What you have to do -> Filter the lines below, copying only those with the string "Toño".

[Entries taken from a collection]
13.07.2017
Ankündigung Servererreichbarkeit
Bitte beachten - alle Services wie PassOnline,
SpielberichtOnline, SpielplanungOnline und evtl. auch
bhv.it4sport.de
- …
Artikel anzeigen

--

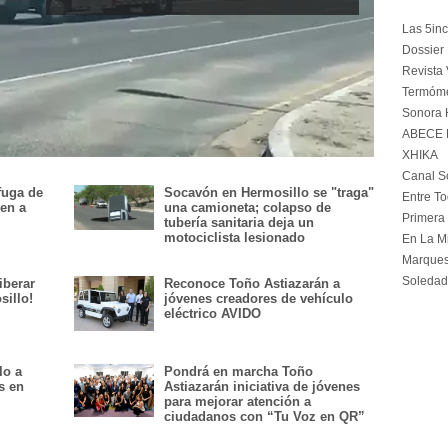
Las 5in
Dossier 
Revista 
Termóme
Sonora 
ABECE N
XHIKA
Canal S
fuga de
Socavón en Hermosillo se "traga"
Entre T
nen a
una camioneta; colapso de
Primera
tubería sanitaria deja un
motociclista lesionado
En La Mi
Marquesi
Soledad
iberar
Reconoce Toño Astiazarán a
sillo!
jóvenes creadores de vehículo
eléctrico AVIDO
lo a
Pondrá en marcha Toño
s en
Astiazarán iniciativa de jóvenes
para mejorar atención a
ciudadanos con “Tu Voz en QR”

==

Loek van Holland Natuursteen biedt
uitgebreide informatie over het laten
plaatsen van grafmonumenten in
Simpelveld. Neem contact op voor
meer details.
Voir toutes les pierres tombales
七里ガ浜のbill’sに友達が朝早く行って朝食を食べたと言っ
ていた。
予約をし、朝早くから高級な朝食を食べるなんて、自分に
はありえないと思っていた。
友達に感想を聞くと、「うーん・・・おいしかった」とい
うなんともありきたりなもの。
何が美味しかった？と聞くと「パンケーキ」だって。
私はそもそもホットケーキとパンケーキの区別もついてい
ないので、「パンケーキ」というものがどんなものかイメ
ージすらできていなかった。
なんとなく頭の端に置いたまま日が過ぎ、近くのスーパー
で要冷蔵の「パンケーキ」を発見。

Task solution ->
Reconoce Toño Astiazarán a
Pondrá en marcha Toño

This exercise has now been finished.